The Industry by the Numbers

Prop firms are no longer a niche corner of the trading world. WorldMetrics' 2025 industry report values the global proprietary trading sector at roughly $20 billion, with more than 2,000 firms operating worldwide and roughly 60 to 65 percent of them headquartered in the United States. Search interest in "prop firm" has climbed about 607 percent between 2020 and 2024, which is the kind of growth curve usually reserved for memecoins and Stanley cups. For broader context on where this fits in the retail trading boom, see our coverage of the day trading ecosystem. Source: Atmos Funded industry report.

The growth has not been confined to one region. In the United States, search volumes for prop firms jumped from 7,475 in 2020 to 46,820 in 2024, a 526 percent climb in four years. The UK saw a 315 percent increase over the same window, and Canada posted a 377 percent rise from a smaller base. Indonesia has emerged as the fastest-growing market in the world, with monthly search volume now running roughly five times higher than a year ago. Source: BestPropFirms 2026 prop trading statistics.

$25B $20B $15B $10B $5B 2020 2021 2022 2023 2024 2025 2026 MetaQuotes crackdown Prop Firm Industry Value, 2020-2026 ($B)
The 2024 red candle marks MetaQuotes pulling MetaTrader licenses, which closed 80 to 100 firms in roughly 18 months before the survivors recovered.

How Prop Firms Actually Make Money

The marketing pitch is that prop firms make money when traders make money. That is technically true the way it is technically true that casinos make money when players win. The dominant revenue source for the retail-facing prop industry is, by a wide margin, evaluation fees from the people who fail. The industry generates an estimated $2 to $4 billion annually in evaluation fee revenue globally, and that figure does not include reset fees, activation fees, monthly platform subscriptions, or any of the smaller charges sprinkled throughout the funnel. Source: ThePropFirmGuide 2026 statistics report.

1. Evaluation Fees: The Engine

Every retail prop firm sells a paid "challenge" or "evaluation" before granting a funded account. Fees typically range from about $50 for a small futures evaluation to $1,000 or more for a $200K forex challenge. The $100K account is the industry's flagship product, representing roughly 45 percent of all evaluations purchased, with the $50K account holding the number-two spot. The genius of the model is that the firm collects the fee upfront whether the trader passes, fails, or quits in week two to take up pickleball. Source: ThePropFirmGuide.

2. Reset Fees: The Quiet Cash Cow

When a trader fails a challenge, most firms offer a discounted "reset" so they can try again on the same account. The reset is priced to feel like a deal. Statistically, it is not. A trader who resets three times has paid three evaluation fees without altering the underlying probability of passing. For firms that lean on this revenue stream, repeat failures are not a bug, they are the recurring subscription.

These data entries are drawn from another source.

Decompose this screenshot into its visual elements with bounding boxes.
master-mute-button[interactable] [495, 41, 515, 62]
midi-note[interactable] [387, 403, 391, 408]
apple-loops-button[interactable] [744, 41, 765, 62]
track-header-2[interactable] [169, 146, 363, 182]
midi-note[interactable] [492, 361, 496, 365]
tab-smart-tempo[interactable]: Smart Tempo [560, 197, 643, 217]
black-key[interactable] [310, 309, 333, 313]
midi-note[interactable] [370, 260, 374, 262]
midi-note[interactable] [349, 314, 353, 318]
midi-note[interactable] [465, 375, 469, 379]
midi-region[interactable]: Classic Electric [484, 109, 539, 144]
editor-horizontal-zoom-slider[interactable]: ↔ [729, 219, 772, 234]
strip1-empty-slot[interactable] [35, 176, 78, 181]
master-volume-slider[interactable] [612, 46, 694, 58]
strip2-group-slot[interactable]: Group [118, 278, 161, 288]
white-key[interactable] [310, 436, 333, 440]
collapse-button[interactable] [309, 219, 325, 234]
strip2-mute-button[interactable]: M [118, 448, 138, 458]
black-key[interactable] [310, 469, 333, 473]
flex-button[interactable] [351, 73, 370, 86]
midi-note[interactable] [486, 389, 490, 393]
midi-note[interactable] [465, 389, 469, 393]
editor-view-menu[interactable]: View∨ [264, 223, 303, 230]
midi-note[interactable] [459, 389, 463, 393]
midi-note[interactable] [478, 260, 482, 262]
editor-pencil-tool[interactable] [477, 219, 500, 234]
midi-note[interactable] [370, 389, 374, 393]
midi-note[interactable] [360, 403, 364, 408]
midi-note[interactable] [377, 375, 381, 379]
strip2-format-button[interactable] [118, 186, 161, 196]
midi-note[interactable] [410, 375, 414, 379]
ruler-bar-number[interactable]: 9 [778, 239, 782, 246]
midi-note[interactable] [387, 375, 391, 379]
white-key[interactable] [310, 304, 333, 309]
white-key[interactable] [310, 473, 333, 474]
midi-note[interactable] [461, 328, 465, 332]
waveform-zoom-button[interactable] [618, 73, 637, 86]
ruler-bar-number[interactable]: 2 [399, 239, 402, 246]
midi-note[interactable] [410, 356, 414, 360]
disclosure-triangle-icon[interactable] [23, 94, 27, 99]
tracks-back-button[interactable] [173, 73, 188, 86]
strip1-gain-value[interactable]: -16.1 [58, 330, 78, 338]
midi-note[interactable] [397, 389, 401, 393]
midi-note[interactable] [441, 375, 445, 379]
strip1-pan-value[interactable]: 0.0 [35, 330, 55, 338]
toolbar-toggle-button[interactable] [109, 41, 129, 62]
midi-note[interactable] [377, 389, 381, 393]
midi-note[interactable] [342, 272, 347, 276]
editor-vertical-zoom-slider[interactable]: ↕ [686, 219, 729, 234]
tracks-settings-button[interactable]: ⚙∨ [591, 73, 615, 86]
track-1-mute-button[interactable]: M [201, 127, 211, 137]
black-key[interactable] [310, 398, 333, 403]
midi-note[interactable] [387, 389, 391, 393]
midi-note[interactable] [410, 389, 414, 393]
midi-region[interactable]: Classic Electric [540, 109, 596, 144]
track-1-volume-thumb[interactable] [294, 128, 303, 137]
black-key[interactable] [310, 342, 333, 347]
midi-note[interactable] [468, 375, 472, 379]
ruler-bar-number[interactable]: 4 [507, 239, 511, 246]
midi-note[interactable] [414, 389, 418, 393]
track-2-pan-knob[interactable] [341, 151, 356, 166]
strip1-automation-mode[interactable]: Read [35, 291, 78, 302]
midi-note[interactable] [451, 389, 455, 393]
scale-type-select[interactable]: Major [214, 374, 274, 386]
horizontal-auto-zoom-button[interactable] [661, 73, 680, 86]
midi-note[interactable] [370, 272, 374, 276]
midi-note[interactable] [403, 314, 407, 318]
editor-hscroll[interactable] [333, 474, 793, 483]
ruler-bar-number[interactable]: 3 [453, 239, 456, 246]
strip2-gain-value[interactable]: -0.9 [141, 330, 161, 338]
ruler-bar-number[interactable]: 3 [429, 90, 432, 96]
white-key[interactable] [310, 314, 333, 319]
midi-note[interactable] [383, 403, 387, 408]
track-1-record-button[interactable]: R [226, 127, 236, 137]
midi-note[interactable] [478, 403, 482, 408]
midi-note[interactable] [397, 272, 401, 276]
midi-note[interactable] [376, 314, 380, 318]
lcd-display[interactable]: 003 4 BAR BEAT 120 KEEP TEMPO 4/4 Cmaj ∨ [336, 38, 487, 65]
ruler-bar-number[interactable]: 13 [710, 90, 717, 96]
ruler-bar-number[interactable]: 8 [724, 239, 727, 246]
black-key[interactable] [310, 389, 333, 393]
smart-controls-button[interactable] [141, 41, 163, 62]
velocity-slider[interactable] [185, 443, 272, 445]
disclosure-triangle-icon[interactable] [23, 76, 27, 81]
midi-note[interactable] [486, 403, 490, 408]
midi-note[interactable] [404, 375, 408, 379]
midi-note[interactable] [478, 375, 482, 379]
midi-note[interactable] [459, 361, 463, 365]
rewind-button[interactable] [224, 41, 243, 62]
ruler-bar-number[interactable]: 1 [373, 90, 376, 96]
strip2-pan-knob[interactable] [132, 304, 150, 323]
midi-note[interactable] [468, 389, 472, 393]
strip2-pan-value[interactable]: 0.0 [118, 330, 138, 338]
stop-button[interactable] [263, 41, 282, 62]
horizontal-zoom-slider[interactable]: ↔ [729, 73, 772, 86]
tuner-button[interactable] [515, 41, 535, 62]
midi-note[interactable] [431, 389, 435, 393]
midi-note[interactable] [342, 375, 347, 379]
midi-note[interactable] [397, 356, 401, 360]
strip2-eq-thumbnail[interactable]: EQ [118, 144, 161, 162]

Source: Apex Trader Funding revenue model breakdown.

3. Monthly Subscriptions and Add-Ons

Several prop firms, particularly in the futures space, charge monthly platform or data fees. Apex Trader Funding, for example, charges traders roughly $85 per month for ongoing platform and data access. Multiply that by tens of thousands of active accounts and it becomes a recurring revenue stream that arrives whether anyone trades a single contract or not. If you're focused on this segment, our prop firm category page tracks the major futures and forex programs. Source: LuxAlgo retail prop firm revenue analysis.

4. Profit Splits on Funded Accounts

The profit split is the part the marketing actually emphasizes, and it is real, just smaller than you'd think relative to the rest. Retail firms typically hand traders 80 to 90 percent of their profits and keep 10 to 30 percent for the house. The catch is that most "funded" accounts at retail firms are still simulated. The firm is not always risking its own capital on every trade. They are running a payout model based on the trader's tracked performance, often hedged or mirrored selectively in live markets when a trader proves genuinely profitable. Source: Prop Trading Vibes evaluation guide.

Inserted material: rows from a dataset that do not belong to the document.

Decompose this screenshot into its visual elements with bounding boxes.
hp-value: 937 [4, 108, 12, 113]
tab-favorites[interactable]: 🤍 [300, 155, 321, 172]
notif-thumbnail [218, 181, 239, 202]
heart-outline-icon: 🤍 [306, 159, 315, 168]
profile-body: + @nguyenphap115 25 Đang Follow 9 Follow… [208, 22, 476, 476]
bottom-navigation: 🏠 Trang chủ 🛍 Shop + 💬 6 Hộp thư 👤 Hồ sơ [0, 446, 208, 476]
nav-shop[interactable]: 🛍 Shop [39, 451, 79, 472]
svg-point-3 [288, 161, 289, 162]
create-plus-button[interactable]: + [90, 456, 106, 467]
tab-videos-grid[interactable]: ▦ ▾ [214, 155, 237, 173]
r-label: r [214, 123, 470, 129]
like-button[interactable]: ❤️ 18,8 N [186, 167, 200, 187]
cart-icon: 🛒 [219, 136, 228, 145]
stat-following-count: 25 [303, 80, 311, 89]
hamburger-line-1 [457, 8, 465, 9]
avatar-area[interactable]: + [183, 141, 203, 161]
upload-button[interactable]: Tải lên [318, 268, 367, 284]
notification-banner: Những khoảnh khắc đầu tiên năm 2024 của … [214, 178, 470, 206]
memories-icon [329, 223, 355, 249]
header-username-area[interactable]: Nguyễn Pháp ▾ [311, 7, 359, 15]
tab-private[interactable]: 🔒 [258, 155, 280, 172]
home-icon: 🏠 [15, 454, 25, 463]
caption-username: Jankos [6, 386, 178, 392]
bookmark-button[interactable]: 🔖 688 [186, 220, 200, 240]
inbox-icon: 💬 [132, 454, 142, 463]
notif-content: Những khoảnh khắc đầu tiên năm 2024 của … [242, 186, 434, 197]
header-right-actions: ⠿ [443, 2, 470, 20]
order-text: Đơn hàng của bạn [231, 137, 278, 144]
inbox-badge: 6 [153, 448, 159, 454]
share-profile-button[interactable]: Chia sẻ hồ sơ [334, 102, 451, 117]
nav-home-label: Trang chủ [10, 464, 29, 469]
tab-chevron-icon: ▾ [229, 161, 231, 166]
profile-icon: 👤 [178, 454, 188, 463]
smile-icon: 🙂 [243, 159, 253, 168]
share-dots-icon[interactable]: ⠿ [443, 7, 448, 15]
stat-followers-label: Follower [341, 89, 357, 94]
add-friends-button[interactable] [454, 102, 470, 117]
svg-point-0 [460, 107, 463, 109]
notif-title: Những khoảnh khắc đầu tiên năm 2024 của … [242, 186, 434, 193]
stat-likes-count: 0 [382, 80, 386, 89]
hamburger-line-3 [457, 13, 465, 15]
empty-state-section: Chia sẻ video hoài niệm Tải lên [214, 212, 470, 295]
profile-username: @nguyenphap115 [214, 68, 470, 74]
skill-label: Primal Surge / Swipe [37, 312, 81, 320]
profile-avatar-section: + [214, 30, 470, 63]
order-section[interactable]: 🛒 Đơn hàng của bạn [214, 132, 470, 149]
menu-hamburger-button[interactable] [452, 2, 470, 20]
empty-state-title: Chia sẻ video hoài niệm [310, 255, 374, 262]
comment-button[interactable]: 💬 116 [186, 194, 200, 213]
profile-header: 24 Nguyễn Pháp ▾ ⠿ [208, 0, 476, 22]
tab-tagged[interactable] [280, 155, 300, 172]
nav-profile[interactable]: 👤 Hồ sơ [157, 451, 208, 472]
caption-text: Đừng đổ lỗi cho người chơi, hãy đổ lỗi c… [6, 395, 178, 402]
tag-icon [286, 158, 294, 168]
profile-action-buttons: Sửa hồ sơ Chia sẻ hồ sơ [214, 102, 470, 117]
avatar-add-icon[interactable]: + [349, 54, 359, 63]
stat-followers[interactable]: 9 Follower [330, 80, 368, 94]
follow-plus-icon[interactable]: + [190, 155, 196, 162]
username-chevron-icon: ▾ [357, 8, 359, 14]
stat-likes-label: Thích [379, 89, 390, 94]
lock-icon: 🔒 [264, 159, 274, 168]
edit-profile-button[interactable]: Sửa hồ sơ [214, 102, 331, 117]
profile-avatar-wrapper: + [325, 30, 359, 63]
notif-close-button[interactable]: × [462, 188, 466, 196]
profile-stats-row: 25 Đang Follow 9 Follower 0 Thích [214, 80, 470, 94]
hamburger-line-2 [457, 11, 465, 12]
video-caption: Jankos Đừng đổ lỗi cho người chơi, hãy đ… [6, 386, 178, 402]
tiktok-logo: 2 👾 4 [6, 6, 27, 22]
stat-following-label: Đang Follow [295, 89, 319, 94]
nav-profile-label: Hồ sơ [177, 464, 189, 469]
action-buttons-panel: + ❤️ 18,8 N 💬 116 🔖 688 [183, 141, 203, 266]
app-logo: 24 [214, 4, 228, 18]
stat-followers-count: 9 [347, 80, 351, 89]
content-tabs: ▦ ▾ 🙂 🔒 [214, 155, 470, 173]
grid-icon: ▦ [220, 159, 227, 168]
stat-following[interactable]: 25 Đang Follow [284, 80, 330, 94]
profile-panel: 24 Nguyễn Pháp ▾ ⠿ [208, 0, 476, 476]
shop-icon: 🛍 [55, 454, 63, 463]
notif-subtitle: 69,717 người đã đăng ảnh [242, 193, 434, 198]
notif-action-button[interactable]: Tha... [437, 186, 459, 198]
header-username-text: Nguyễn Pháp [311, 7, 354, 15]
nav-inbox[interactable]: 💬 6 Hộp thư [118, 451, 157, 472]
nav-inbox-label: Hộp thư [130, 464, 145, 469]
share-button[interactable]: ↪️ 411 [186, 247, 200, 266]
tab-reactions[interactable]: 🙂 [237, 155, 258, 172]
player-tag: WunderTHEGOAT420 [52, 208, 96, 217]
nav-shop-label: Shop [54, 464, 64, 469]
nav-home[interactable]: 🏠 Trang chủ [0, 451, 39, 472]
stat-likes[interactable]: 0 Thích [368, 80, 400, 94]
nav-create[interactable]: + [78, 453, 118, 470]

5. The Hybrid: Treating Profitable Traders as Signal

A meaningfully profitable trader is not a liability to a well-run firm, they are an asset. Their trades can be mirrored into live positions where the firm captures both the profit split and the gains from the replicated trade. The 90 percent who fail effectively bankroll the infrastructure that lets the firm identify and ride the 1 to 2 percent who are genuinely good. It is a feeder system, not a charity. Source: Apex Trader Funding.

The Pass Rate Reality

This is where it gets uncomfortable. FPFX Tech analyzed more than 300,000 prop accounts from 100,000 traders across 10 firms and found that only 14 percent pass a challenge, only 7 percent of all traders ever reach a payout, and the average payout amount is roughly 4 percent of the funded account size. Translated, that means if you buy a $100K evaluation, you have about a 1-in-7 shot of passing, a 1-in-14 shot of ever seeing a payout, and the typical payout when it does happen is around $4,000. For more context on why retail traders struggle so badly, see our trading psychology coverage. Source: Atmos Funded analysis of FPFX Tech data.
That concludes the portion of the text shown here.